Immersive technologies have entered many professional sectors. Will they, beyond a few leisure applications, reinvent our daily lives? Over the next twenty years, a number of technical developments could accelerate their adoption. But we must not imagine that virtual reality is breaking at the speed of the digital wave, because its uses strongly imply the sensorimotor behavior of human beings.

Virtual reality: what to expect in the next 20 years?

With the democratization of virtual reality (VR), augmented reality (AR) and mixed reality, uses are no longer reserved for professionals. There are new applications for recreational or artistic activities. Personal and everyday applications are also possible, but less obvious. The forecasts for them seem very optimistic, especially about wearing a pair of RA glasses or a RA helmet. Recreational activities, on the other hand, will easily exploit RV+ techniques in amusement parks and arcades (RV+: virtual reality, augmented reality and mixed reality). But VR games will compete with traditional video games, even when headsets are cheap and accessible. The same could be said of immersive social networks, competing with standard social networks.

The uses of VR+ techniques in the professional fields (Industry, Health, Training, Education, Urban Planning, Architecture, etc.) are well referenced and established for at least ten years. The media frenzy will encourage all companies in the above-mentioned sectors and those in new sectors (marketing, retail, leisure, media, etc.) to at least consider exploiting these techniques, whose investment cost is lower than ten years ago.

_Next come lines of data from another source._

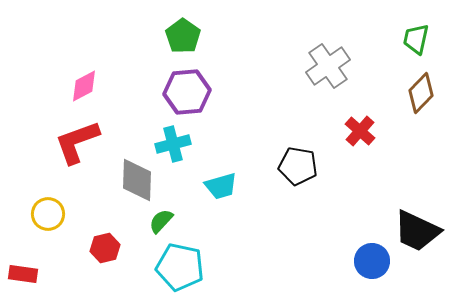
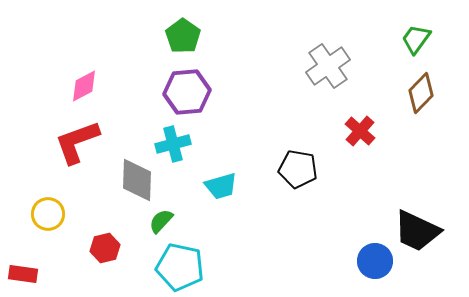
green trapezoid: rotated 24 degrees clockwise
black pentagon: moved 3 px down
blue circle: moved 3 px right
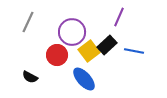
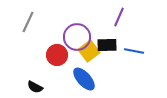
purple circle: moved 5 px right, 5 px down
black rectangle: rotated 42 degrees clockwise
black semicircle: moved 5 px right, 10 px down
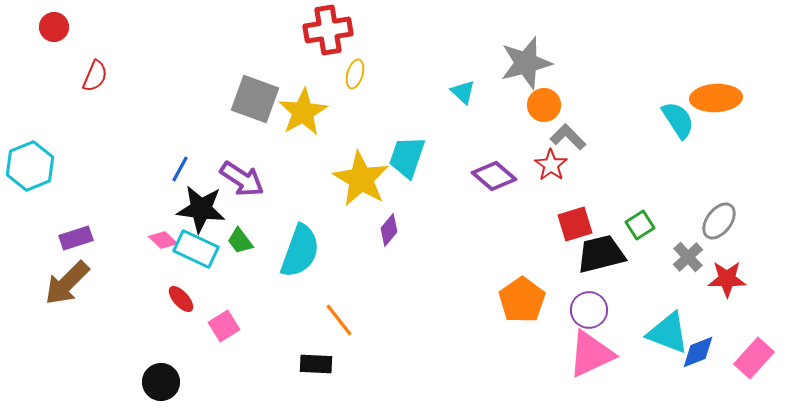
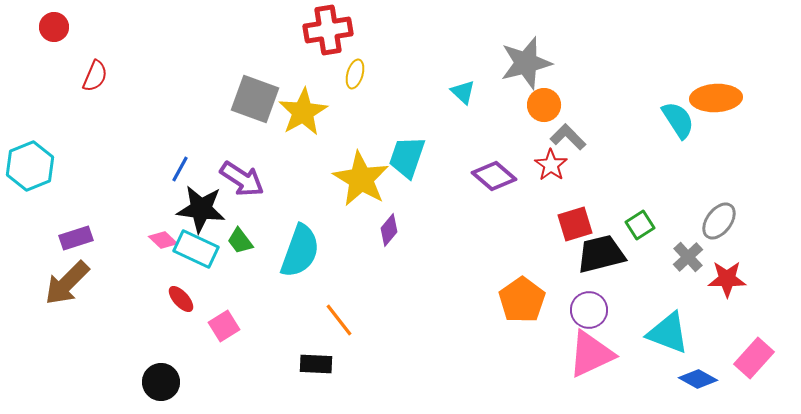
blue diamond at (698, 352): moved 27 px down; rotated 51 degrees clockwise
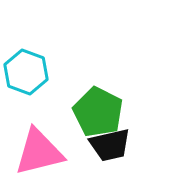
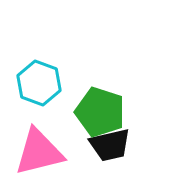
cyan hexagon: moved 13 px right, 11 px down
green pentagon: moved 2 px right; rotated 9 degrees counterclockwise
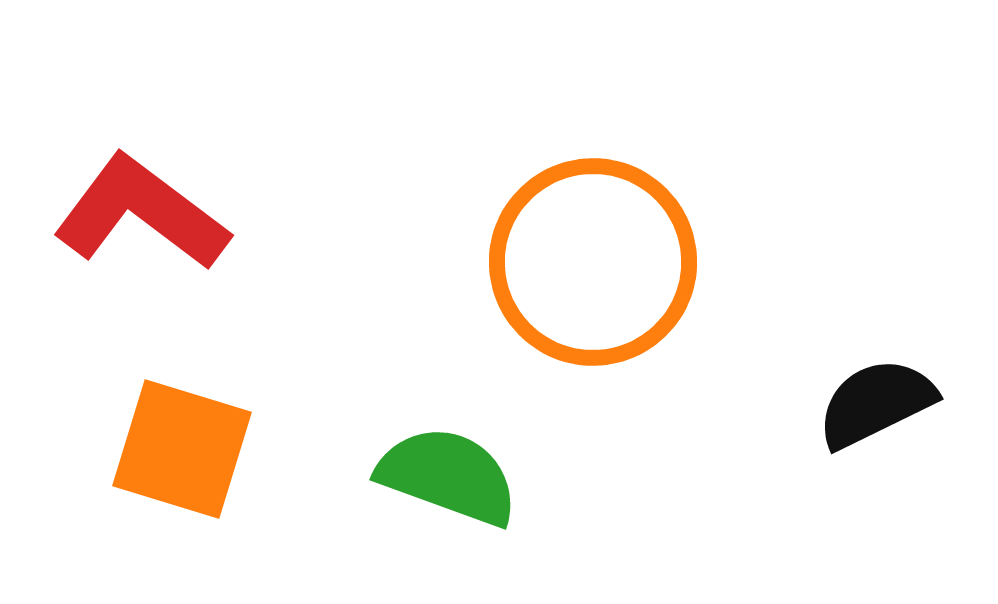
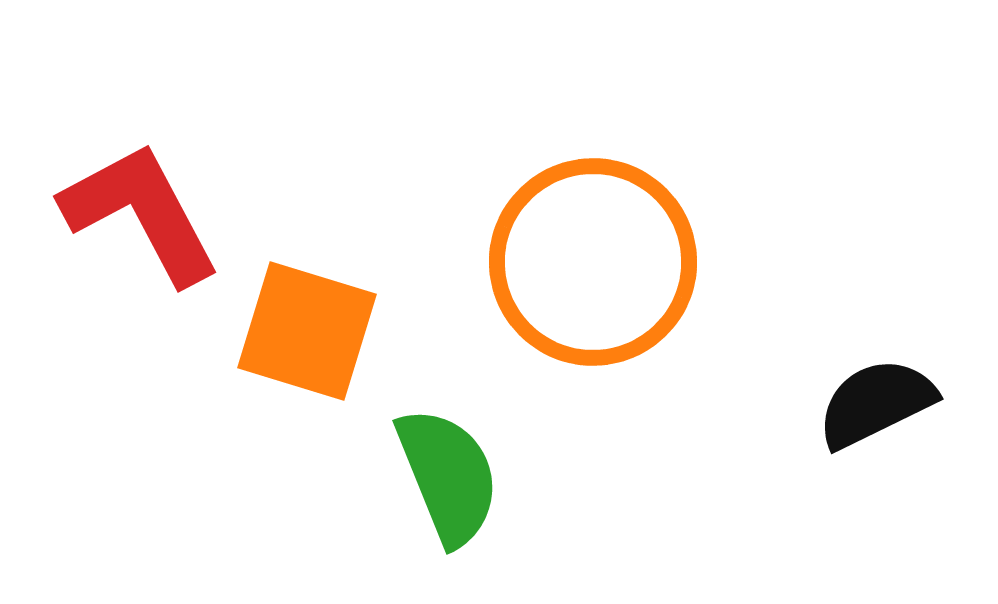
red L-shape: rotated 25 degrees clockwise
orange square: moved 125 px right, 118 px up
green semicircle: rotated 48 degrees clockwise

What can we expect from technological developments over the next ten or twenty years, making it possible to broaden the spectrum of uses?

Here are the main technical evolutions that we can hope for in 20 years, allowing to improve applications or to propose new uses that are not yet possible.

Visual interfacing

Future headsets need to be improved on their five main weaknesses :

  • a better visual quality of the screens, with a much higher resolution (the main current defect);

  • horizontal and vertical fields of vision identical to human vision;

  • eye tracking;

  • adaptive accommodation at pixel level ;

  • improved freedom of movement by removing the cables connected to the computer.

It will take at least a quarter of a century to have headsets providing all these improvements simultaneously. We’ve already waited the same length of time for helmet prices to come down! For RA video headsets, improvements can be expected with Magic Leap and Hololens products. Their main progress is not adaptive accommodation in visual restitution, but the 3D scanner, performing real-time 3D reconstruction and analysis of this environment. The objective of real-time scans is to allow a correct visual integration of virtual entities (the so-called “holograms”) with the real world.

Currently, there are understandable restrictions and 3D reconstruction is limited to geometrically structured and simple environments, composed of simple geometrical objects: plane, cylinder, etc. We are not close to being able to simulate in augmented reality a virtual sea urchin coming into contact with a real hedgehog… The pair of Magic Leap glasses will offer adaptive accommodation in three planes at different depths, according to the latest information. Its horizontal field of view will be a priori a little larger than that of the Hololens for the display of virtual entities, but this remains too weak for certain applications. Unlike the Hololens which is a visor helmet, the pair of Magic Leap glasses has the disadvantage of having frames that completely obscure peripheral vision on the real world.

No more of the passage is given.